The AI music generation market is moving toward more advanced platforms that offer complete music production capabilities and integrate smoothly into creators’ workflows. Today’s AI music systems go way beyond just basic melody creation. They handle full productions that include multi-instrument arrangements with drums, bass, melody, and harmony. These systems also provide professional mixing and mastering, ensuring balanced levels and high audio quality. They can dynamically arrange music with structures for intro, verse, chorus, and outro, as well as adapt to specific genres and emotional tones of the content. Platforms like AIVA, Soundraw, Mubert, and others can compete with professional composers in various applications. The shift from basic MIDI sequences to broadcast-quality productions represents a significant evolution in capability, making AI music suitable for professional purposes.

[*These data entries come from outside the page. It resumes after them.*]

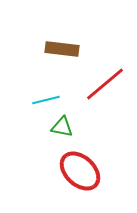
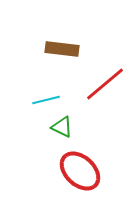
green triangle: rotated 15 degrees clockwise
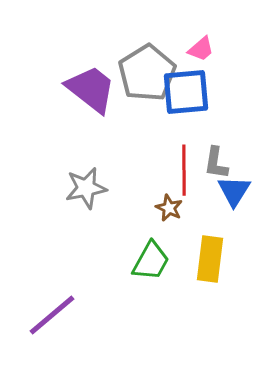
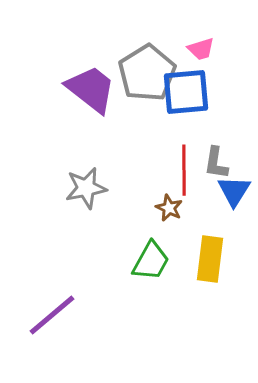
pink trapezoid: rotated 24 degrees clockwise
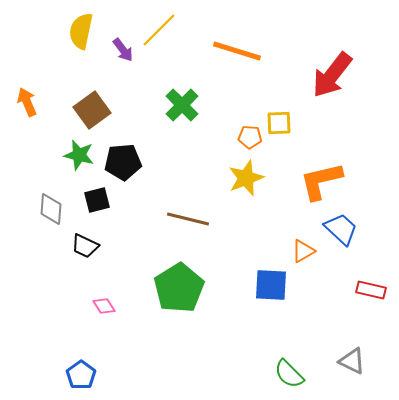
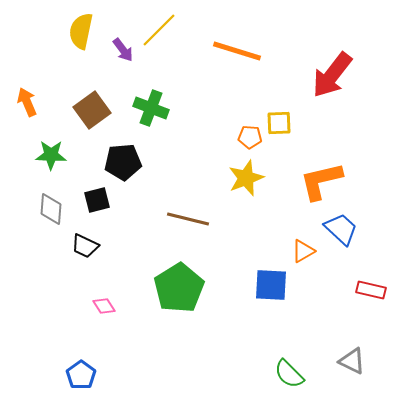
green cross: moved 31 px left, 3 px down; rotated 24 degrees counterclockwise
green star: moved 28 px left; rotated 12 degrees counterclockwise
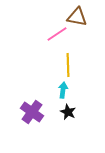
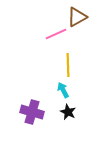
brown triangle: rotated 40 degrees counterclockwise
pink line: moved 1 px left; rotated 10 degrees clockwise
cyan arrow: rotated 35 degrees counterclockwise
purple cross: rotated 20 degrees counterclockwise
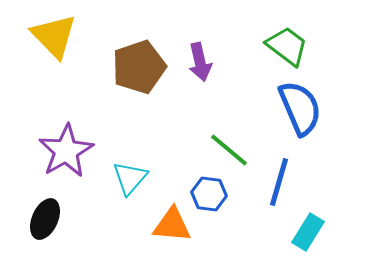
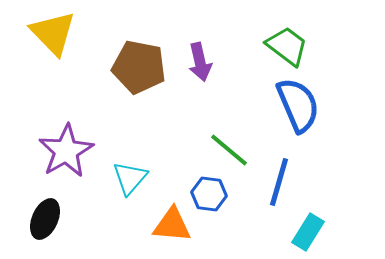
yellow triangle: moved 1 px left, 3 px up
brown pentagon: rotated 30 degrees clockwise
blue semicircle: moved 2 px left, 3 px up
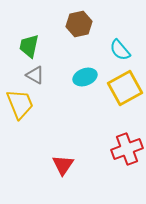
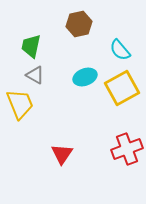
green trapezoid: moved 2 px right
yellow square: moved 3 px left
red triangle: moved 1 px left, 11 px up
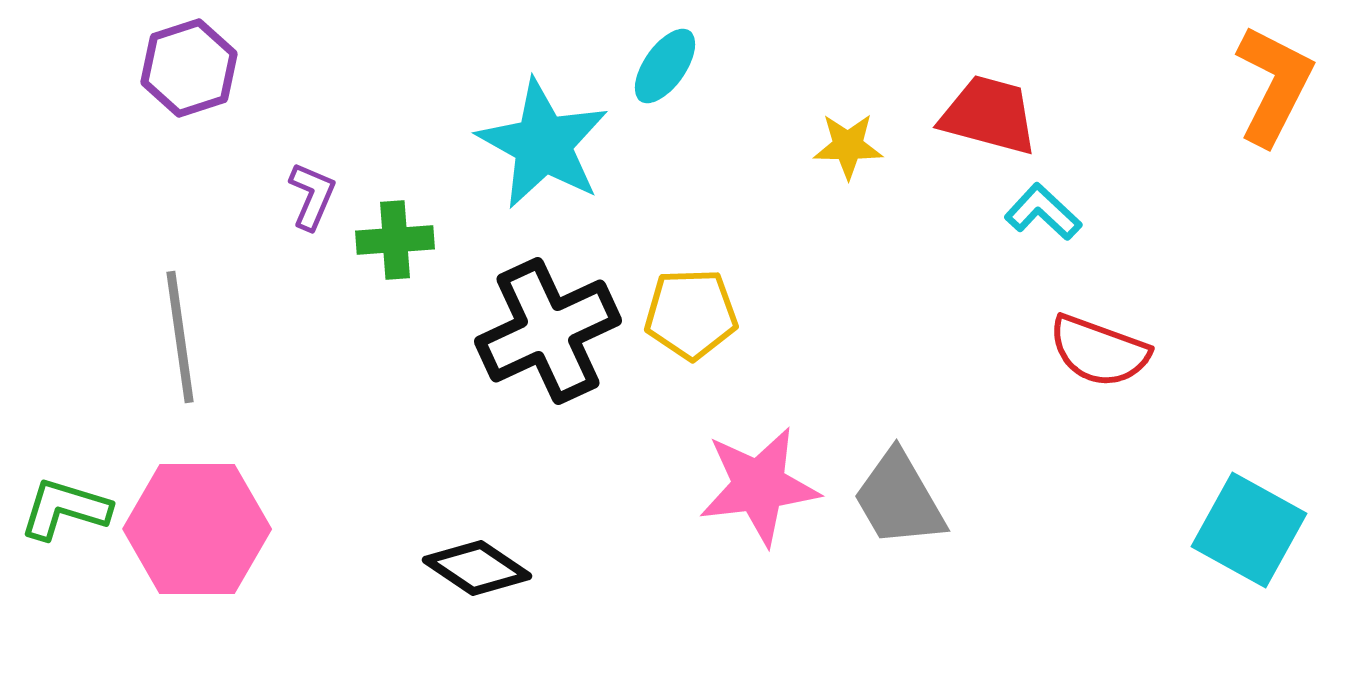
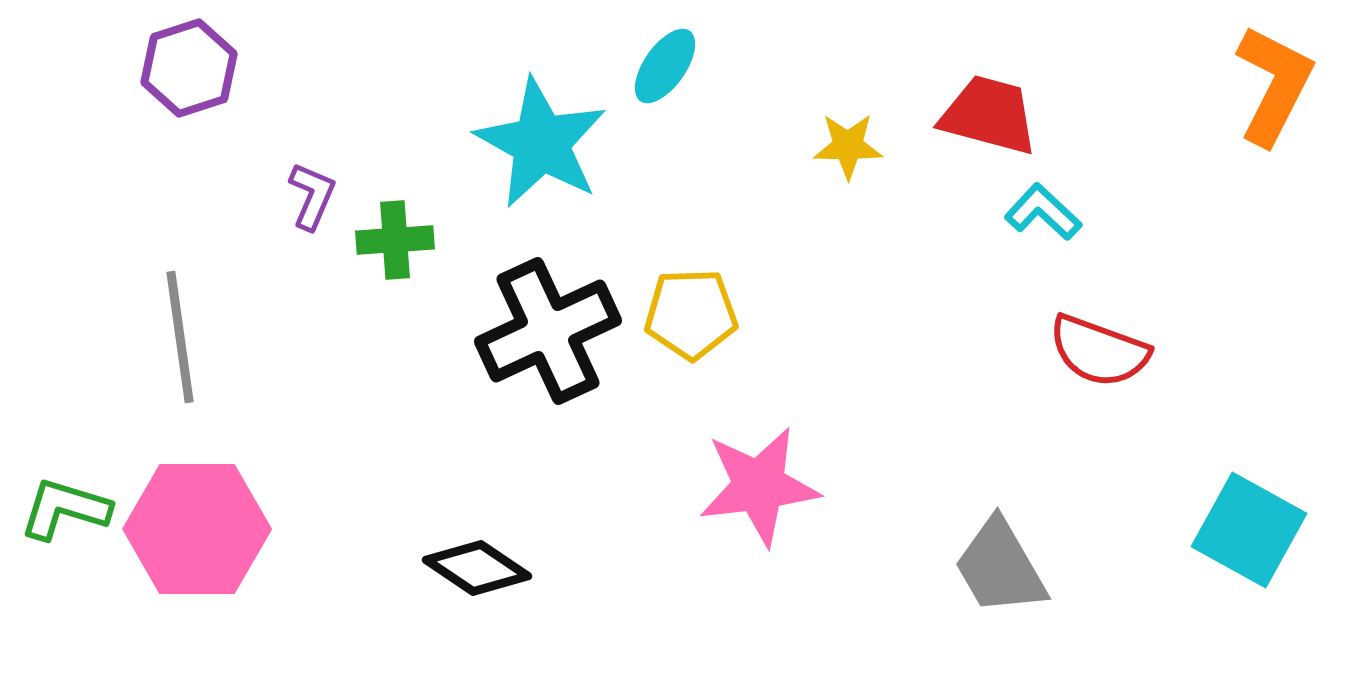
cyan star: moved 2 px left, 1 px up
gray trapezoid: moved 101 px right, 68 px down
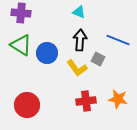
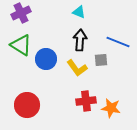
purple cross: rotated 30 degrees counterclockwise
blue line: moved 2 px down
blue circle: moved 1 px left, 6 px down
gray square: moved 3 px right, 1 px down; rotated 32 degrees counterclockwise
orange star: moved 7 px left, 9 px down
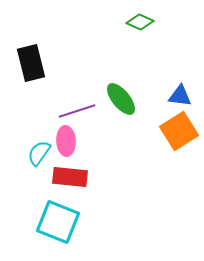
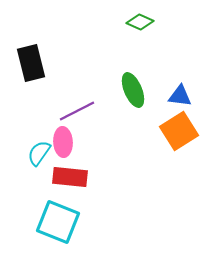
green ellipse: moved 12 px right, 9 px up; rotated 16 degrees clockwise
purple line: rotated 9 degrees counterclockwise
pink ellipse: moved 3 px left, 1 px down
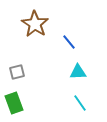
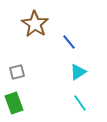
cyan triangle: rotated 30 degrees counterclockwise
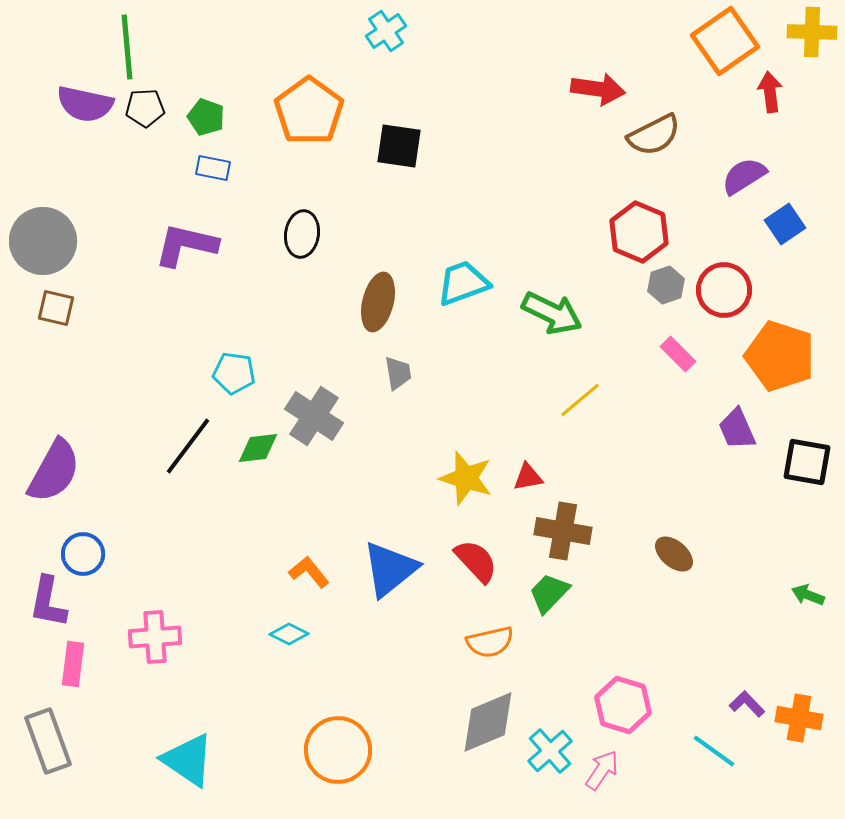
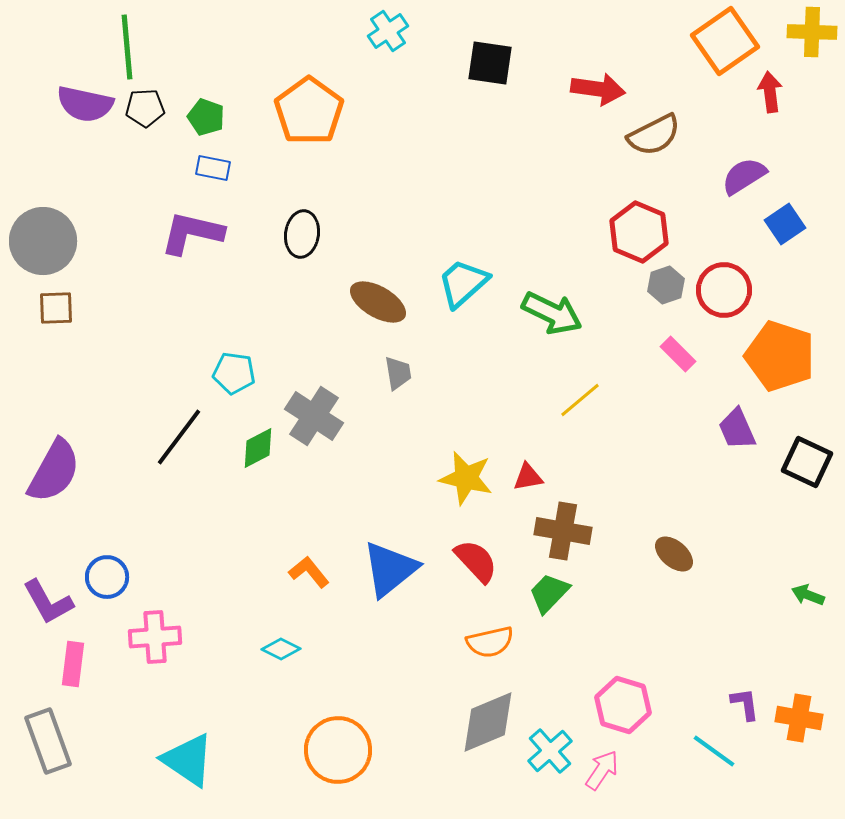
cyan cross at (386, 31): moved 2 px right
black square at (399, 146): moved 91 px right, 83 px up
purple L-shape at (186, 245): moved 6 px right, 12 px up
cyan trapezoid at (463, 283): rotated 22 degrees counterclockwise
brown ellipse at (378, 302): rotated 74 degrees counterclockwise
brown square at (56, 308): rotated 15 degrees counterclockwise
black line at (188, 446): moved 9 px left, 9 px up
green diamond at (258, 448): rotated 21 degrees counterclockwise
black square at (807, 462): rotated 15 degrees clockwise
yellow star at (466, 478): rotated 4 degrees counterclockwise
blue circle at (83, 554): moved 24 px right, 23 px down
purple L-shape at (48, 602): rotated 40 degrees counterclockwise
cyan diamond at (289, 634): moved 8 px left, 15 px down
purple L-shape at (747, 704): moved 2 px left; rotated 36 degrees clockwise
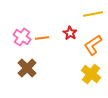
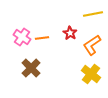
orange L-shape: moved 1 px left
brown cross: moved 4 px right
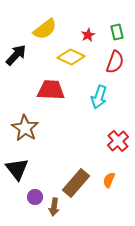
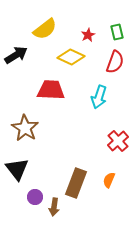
black arrow: rotated 15 degrees clockwise
brown rectangle: rotated 20 degrees counterclockwise
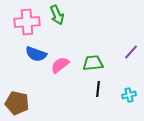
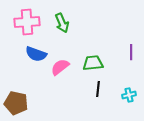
green arrow: moved 5 px right, 8 px down
purple line: rotated 42 degrees counterclockwise
pink semicircle: moved 2 px down
brown pentagon: moved 1 px left
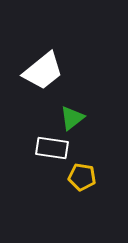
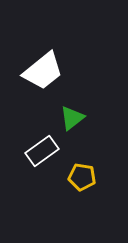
white rectangle: moved 10 px left, 3 px down; rotated 44 degrees counterclockwise
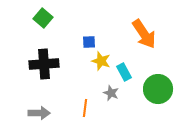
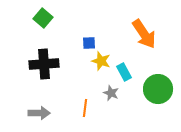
blue square: moved 1 px down
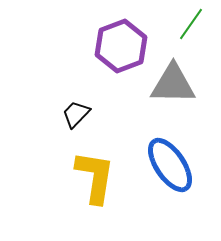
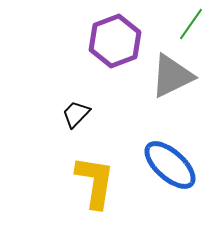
purple hexagon: moved 6 px left, 5 px up
gray triangle: moved 1 px left, 8 px up; rotated 27 degrees counterclockwise
blue ellipse: rotated 14 degrees counterclockwise
yellow L-shape: moved 5 px down
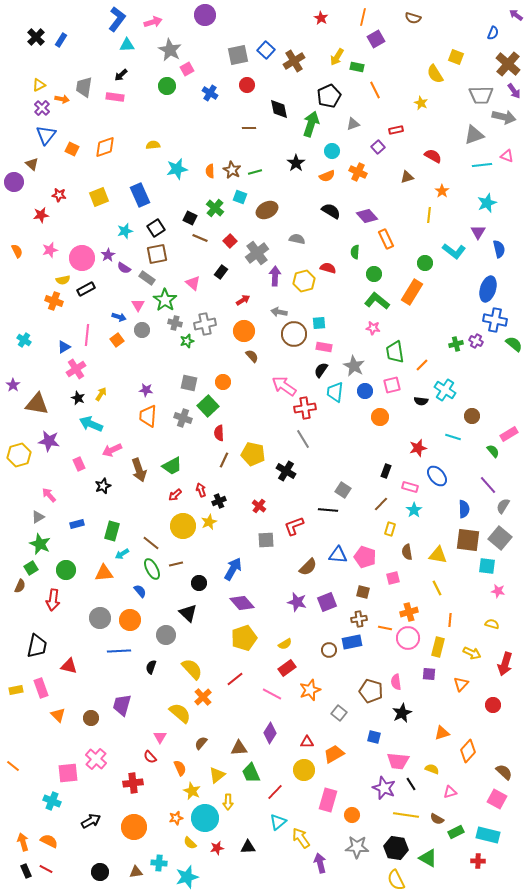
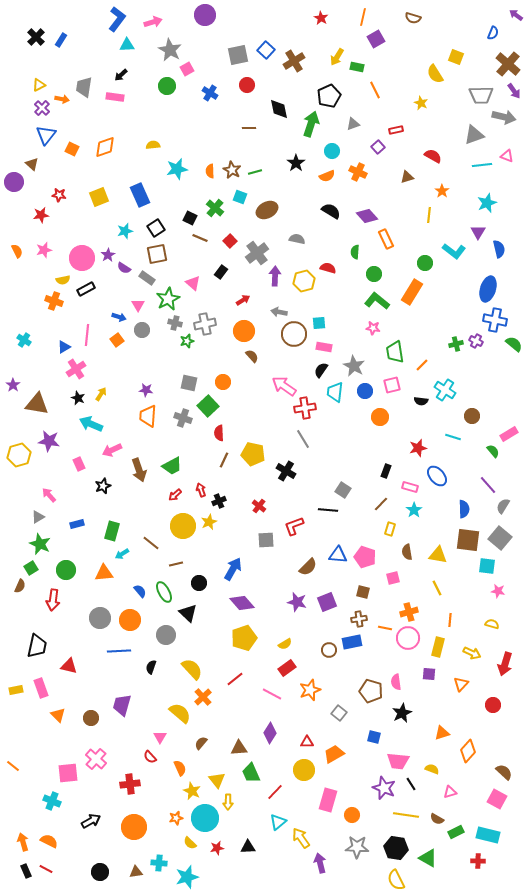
pink star at (50, 250): moved 6 px left
green star at (165, 300): moved 3 px right, 1 px up; rotated 10 degrees clockwise
green ellipse at (152, 569): moved 12 px right, 23 px down
yellow triangle at (217, 775): moved 5 px down; rotated 30 degrees counterclockwise
red cross at (133, 783): moved 3 px left, 1 px down
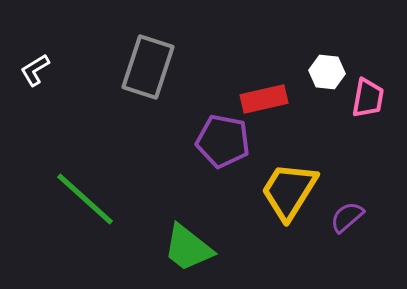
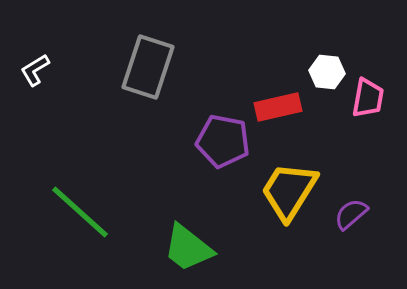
red rectangle: moved 14 px right, 8 px down
green line: moved 5 px left, 13 px down
purple semicircle: moved 4 px right, 3 px up
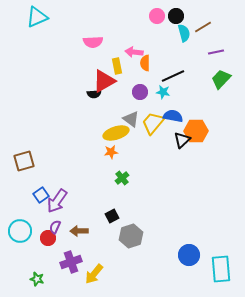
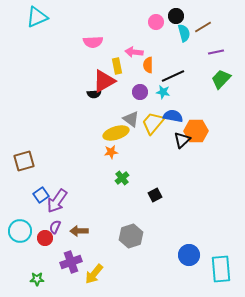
pink circle: moved 1 px left, 6 px down
orange semicircle: moved 3 px right, 2 px down
black square: moved 43 px right, 21 px up
red circle: moved 3 px left
green star: rotated 16 degrees counterclockwise
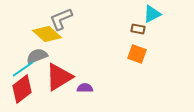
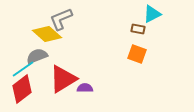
red triangle: moved 4 px right, 2 px down
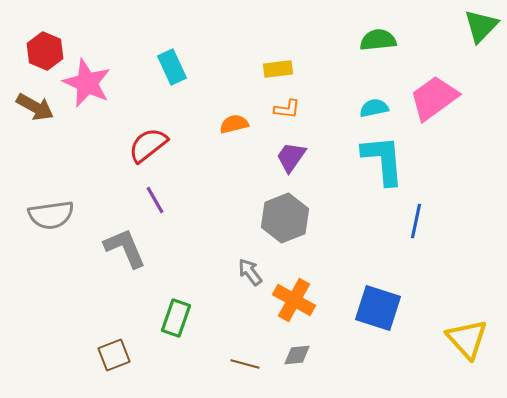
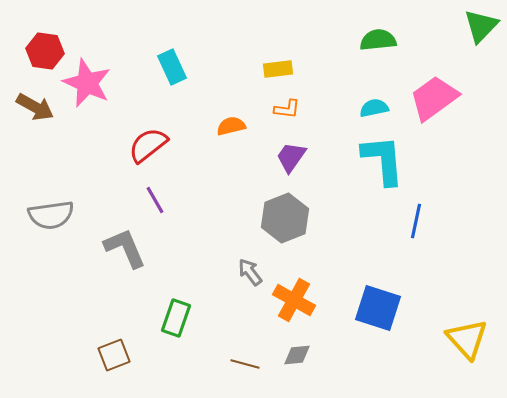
red hexagon: rotated 15 degrees counterclockwise
orange semicircle: moved 3 px left, 2 px down
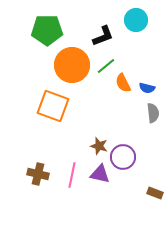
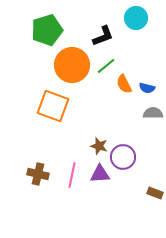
cyan circle: moved 2 px up
green pentagon: rotated 16 degrees counterclockwise
orange semicircle: moved 1 px right, 1 px down
gray semicircle: rotated 84 degrees counterclockwise
purple triangle: rotated 15 degrees counterclockwise
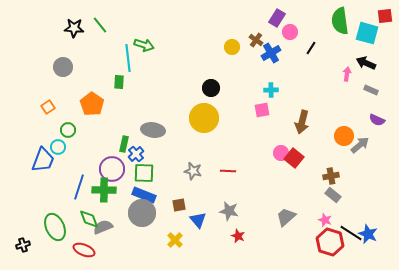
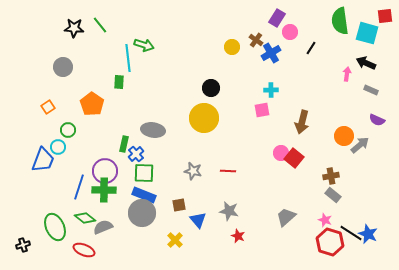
purple circle at (112, 169): moved 7 px left, 2 px down
green diamond at (89, 219): moved 4 px left, 1 px up; rotated 30 degrees counterclockwise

Customization and control features are rapidly improving, allowing users to direct AI creativity while still keeping it accessible. Modern platforms use advanced interaction methods, including text-to-music generation. This allows users to describe the desired mood or style in everyday language. They also provide control using sliders for tempo, energy, instruments, and mood. Some platforms analyze uploaded tracks and generate similar compositions, while others support real-time editing of generated music. Stem separation gives users individual instrument tracks for detailed customization. These interfaces balance creative control with simplicity, making it possible for non-musicians to create music with basic descriptions while experienced users can access advanced features. The blend of natural language interfaces and precise controls makes AI music accessible to all skill levels.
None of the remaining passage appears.